◆ **What the task asks**:
Look through the data below and extract, unchanged, the lines from the one that contains "단, 아래의 주문/취소 조건인" to the one that contains "Мочекаменная болезнь, ПЕСОК", both included.

◆ **Records for this exercise**:
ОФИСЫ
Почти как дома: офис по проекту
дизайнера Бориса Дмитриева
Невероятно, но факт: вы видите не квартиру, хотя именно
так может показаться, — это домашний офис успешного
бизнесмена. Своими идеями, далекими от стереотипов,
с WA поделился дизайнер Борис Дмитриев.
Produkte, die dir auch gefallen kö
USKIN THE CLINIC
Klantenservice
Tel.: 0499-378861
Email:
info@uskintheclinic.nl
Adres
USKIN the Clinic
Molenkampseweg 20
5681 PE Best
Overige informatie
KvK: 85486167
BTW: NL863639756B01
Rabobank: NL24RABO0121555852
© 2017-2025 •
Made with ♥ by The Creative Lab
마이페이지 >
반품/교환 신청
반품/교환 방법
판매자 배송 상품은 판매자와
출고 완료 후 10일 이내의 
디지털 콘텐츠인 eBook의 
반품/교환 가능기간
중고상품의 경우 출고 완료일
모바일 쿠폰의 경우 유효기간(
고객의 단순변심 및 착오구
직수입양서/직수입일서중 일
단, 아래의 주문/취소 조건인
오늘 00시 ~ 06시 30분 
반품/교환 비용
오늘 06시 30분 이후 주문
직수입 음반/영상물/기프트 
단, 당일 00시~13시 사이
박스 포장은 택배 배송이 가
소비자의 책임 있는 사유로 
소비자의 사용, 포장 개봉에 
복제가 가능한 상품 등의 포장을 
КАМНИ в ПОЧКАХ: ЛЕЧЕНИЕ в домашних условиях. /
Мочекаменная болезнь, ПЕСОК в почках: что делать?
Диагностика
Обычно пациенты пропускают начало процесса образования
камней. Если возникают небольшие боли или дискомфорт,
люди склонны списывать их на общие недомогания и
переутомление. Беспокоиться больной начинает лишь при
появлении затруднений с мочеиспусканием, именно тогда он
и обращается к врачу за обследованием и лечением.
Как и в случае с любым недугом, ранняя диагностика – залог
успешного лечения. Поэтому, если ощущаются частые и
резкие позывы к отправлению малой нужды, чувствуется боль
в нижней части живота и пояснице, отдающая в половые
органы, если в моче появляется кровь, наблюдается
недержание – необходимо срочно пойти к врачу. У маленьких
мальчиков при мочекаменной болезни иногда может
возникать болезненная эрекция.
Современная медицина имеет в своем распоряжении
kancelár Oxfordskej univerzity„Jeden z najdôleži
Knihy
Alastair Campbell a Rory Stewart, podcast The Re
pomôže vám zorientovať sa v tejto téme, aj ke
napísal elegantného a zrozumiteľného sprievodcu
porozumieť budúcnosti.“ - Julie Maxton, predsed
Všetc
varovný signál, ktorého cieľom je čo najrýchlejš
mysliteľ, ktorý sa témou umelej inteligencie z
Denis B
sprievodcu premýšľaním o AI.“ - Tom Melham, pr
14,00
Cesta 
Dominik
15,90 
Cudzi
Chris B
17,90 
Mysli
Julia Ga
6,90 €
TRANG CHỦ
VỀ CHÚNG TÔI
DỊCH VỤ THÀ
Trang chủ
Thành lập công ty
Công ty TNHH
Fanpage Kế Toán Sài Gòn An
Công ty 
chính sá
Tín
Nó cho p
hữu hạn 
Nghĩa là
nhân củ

◆ **Response**:
단, 아래의 주문/취소 조건인
오늘 00시 ~ 06시 30분 
반품/교환 비용
오늘 06시 30분 이후 주문
직수입 음반/영상물/기프트 
단, 당일 00시~13시 사이
박스 포장은 택배 배송이 가
소비자의 책임 있는 사유로 
소비자의 사용, 포장 개봉에 
복제가 가능한 상품 등의 포장을 
КАМНИ в ПОЧКАХ: ЛЕЧЕНИЕ в домашних условиях. /
Мочекаменная болезнь, ПЕСОК в почках: что делать?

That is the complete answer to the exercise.